━━━ Records provided ━━━

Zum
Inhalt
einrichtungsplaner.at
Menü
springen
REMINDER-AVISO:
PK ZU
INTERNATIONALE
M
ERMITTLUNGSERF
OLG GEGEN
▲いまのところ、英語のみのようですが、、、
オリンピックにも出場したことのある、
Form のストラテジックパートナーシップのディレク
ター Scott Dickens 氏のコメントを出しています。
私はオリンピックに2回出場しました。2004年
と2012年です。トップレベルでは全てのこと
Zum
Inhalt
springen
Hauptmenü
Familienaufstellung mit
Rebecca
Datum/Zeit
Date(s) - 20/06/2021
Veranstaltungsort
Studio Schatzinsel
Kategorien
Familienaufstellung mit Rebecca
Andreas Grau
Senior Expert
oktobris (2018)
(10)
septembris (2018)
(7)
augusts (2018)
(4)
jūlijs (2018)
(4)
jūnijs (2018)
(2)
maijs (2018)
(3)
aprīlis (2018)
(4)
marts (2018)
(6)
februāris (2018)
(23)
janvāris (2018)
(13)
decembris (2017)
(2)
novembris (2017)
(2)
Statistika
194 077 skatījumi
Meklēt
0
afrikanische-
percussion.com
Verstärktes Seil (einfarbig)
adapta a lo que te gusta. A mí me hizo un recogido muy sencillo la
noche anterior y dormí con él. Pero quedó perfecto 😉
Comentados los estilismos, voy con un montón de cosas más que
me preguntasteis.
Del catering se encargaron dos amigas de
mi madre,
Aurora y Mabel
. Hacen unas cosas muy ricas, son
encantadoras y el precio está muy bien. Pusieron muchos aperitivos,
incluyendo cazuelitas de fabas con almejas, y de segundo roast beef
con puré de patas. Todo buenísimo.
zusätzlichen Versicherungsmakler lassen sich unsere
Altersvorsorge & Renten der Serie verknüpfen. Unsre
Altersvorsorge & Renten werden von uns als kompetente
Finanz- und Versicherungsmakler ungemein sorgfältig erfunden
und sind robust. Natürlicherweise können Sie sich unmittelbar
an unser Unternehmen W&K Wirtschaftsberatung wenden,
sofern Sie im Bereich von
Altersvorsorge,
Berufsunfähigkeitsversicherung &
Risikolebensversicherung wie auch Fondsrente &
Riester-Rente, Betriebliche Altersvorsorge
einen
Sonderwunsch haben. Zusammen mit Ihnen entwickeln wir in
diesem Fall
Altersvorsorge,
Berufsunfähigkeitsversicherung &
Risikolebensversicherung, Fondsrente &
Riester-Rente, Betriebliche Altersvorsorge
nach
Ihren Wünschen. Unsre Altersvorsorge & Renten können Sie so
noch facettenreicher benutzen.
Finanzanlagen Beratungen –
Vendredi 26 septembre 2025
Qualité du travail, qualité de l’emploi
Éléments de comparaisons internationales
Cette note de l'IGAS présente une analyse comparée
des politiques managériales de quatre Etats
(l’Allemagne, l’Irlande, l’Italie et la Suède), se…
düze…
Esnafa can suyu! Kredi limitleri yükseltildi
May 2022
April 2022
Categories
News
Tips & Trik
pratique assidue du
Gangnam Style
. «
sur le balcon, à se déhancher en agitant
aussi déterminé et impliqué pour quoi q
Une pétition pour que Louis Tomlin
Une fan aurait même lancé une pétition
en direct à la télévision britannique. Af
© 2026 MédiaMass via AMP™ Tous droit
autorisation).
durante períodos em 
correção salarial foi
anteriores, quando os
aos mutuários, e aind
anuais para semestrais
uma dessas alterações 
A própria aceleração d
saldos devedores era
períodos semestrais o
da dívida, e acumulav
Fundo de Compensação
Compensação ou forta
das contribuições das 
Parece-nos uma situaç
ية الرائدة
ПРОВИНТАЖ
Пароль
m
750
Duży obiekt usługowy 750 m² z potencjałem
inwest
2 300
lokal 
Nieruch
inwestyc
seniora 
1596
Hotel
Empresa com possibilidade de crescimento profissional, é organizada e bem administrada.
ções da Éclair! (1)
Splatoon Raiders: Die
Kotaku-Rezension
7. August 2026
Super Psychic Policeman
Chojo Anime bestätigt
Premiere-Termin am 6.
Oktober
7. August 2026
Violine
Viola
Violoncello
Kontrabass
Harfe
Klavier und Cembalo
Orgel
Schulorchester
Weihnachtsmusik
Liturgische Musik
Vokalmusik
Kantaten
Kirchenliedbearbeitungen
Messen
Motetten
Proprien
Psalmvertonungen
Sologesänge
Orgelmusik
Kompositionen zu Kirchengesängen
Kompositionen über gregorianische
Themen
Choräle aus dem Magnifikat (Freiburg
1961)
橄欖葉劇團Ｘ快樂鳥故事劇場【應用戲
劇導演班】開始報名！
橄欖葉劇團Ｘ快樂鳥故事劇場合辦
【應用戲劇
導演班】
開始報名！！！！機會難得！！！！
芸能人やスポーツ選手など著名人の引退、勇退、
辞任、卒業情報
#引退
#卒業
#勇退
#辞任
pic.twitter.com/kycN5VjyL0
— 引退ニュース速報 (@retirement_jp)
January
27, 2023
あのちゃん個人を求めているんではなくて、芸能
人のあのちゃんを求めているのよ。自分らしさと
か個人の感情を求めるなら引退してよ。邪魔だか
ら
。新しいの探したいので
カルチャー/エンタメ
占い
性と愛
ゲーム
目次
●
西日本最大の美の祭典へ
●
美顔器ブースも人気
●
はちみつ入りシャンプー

━━━

**Directions for this task**
Once the records are read, print each of them exactly as written.

**Answer to the exercise**
Zum
Inhalt
einrichtungsplaner.at
Menü
springen
REMINDER-AVISO:
PK ZU
INTERNATIONALE
M
ERMITTLUNGSERF
OLG GEGEN
▲いまのところ、英語のみのようですが、、、
オリンピックにも出場したことのある、
Form のストラテジックパートナーシップのディレク
ター Scott Dickens 氏のコメントを出しています。
私はオリンピックに2回出場しました。2004年
と2012年です。トップレベルでは全てのこと
Zum
Inhalt
springen
Hauptmenü
Familienaufstellung mit
Rebecca
Datum/Zeit
Date(s) - 20/06/2021
Veranstaltungsort
Studio Schatzinsel
Kategorien
Familienaufstellung mit Rebecca
Andreas Grau
Senior Expert
oktobris (2018)
(10)
septembris (2018)
(7)
augusts (2018)
(4)
jūlijs (2018)
(4)
jūnijs (2018)
(2)
maijs (2018)
(3)
aprīlis (2018)
(4)
marts (2018)
(6)
februāris (2018)
(23)
janvāris (2018)
(13)
decembris (2017)
(2)
novembris (2017)
(2)
Statistika
194 077 skatījumi
Meklēt
0
afrikanische-
percussion.com
Verstärktes Seil (einfarbig)
adapta a lo que te gusta. A mí me hizo un recogido muy sencillo la
noche anterior y dormí con él. Pero quedó perfecto 😉
Comentados los estilismos, voy con un montón de cosas más que
me preguntasteis.
Del catering se encargaron dos amigas de
mi madre,
Aurora y Mabel
. Hacen unas cosas muy ricas, son
encantadoras y el precio está muy bien. Pusieron muchos aperitivos,
incluyendo cazuelitas de fabas con almejas, y de segundo roast beef
con puré de patas. Todo buenísimo.
zusätzlichen Versicherungsmakler lassen sich unsere
Altersvorsorge & Renten der Serie verknüpfen. Unsre
Altersvorsorge & Renten werden von uns als kompetente
Finanz- und Versicherungsmakler ungemein sorgfältig erfunden
und sind robust. Natürlicherweise können Sie sich unmittelbar
an unser Unternehmen W&K Wirtschaftsberatung wenden,
sofern Sie im Bereich von
Altersvorsorge,
Berufsunfähigkeitsversicherung &
Risikolebensversicherung wie auch Fondsrente &
Riester-Rente, Betriebliche Altersvorsorge
einen
Sonderwunsch haben. Zusammen mit Ihnen entwickeln wir in
diesem Fall
Altersvorsorge,
Berufsunfähigkeitsversicherung &
Risikolebensversicherung, Fondsrente &
Riester-Rente, Betriebliche Altersvorsorge
nach
Ihren Wünschen. Unsre Altersvorsorge & Renten können Sie so
noch facettenreicher benutzen.
Finanzanlagen Beratungen –
Vendredi 26 septembre 2025
Qualité du travail, qualité de l’emploi
Éléments de comparaisons internationales
Cette note de l'IGAS présente une analyse comparée
des politiques managériales de quatre Etats
(l’Allemagne, l’Irlande, l’Italie et la Suède), se…
düze…
Esnafa can suyu! Kredi limitleri yükseltildi
May 2022
April 2022
Categories
News
Tips & Trik
pratique assidue du
Gangnam Style
. «
sur le balcon, à se déhancher en agitant
aussi déterminé et impliqué pour quoi q
Une pétition pour que Louis Tomlin
Une fan aurait même lancé une pétition
en direct à la télévision britannique. Af
© 2026 MédiaMass via AMP™ Tous droit
autorisation).
durante períodos em 
correção salarial foi
anteriores, quando os
aos mutuários, e aind
anuais para semestrais
uma dessas alterações 
A própria aceleração d
saldos devedores era
períodos semestrais o
da dívida, e acumulav
Fundo de Compensação
Compensação ou forta
das contribuições das 
Parece-nos uma situaç
ية الرائدة
ПРОВИНТАЖ
Пароль
m
750
Duży obiekt usługowy 750 m² z potencjałem
inwest
2 300
lokal 
Nieruch
inwestyc
seniora 
1596
Hotel
Empresa com possibilidade de crescimento profissional, é organizada e bem administrada.
ções da Éclair! (1)
Splatoon Raiders: Die
Kotaku-Rezension
7. August 2026
Super Psychic Policeman
Chojo Anime bestätigt
Premiere-Termin am 6.
Oktober
7. August 2026
Violine
Viola
Violoncello
Kontrabass
Harfe
Klavier und Cembalo
Orgel
Schulorchester
Weihnachtsmusik
Liturgische Musik
Vokalmusik
Kantaten
Kirchenliedbearbeitungen
Messen
Motetten
Proprien
Psalmvertonungen
Sologesänge
Orgelmusik
Kompositionen zu Kirchengesängen
Kompositionen über gregorianische
Themen
Choräle aus dem Magnifikat (Freiburg
1961)
橄欖葉劇團Ｘ快樂鳥故事劇場【應用戲
劇導演班】開始報名！
橄欖葉劇團Ｘ快樂鳥故事劇場合辦
【應用戲劇
導演班】
開始報名！！！！機會難得！！！！
芸能人やスポーツ選手など著名人の引退、勇退、
辞任、卒業情報
#引退
#卒業
#勇退
#辞任
pic.twitter.com/kycN5VjyL0
— 引退ニュース速報 (@retirement_jp)
January
27, 2023
あのちゃん個人を求めているんではなくて、芸能
人のあのちゃんを求めているのよ。自分らしさと
か個人の感情を求めるなら引退してよ。邪魔だか
ら
。新しいの探したいので
カルチャー/エンタメ
占い
性と愛
ゲーム
目次
●
西日本最大の美の祭典へ
●
美顔器ブースも人気
●
はちみつ入りシャンプー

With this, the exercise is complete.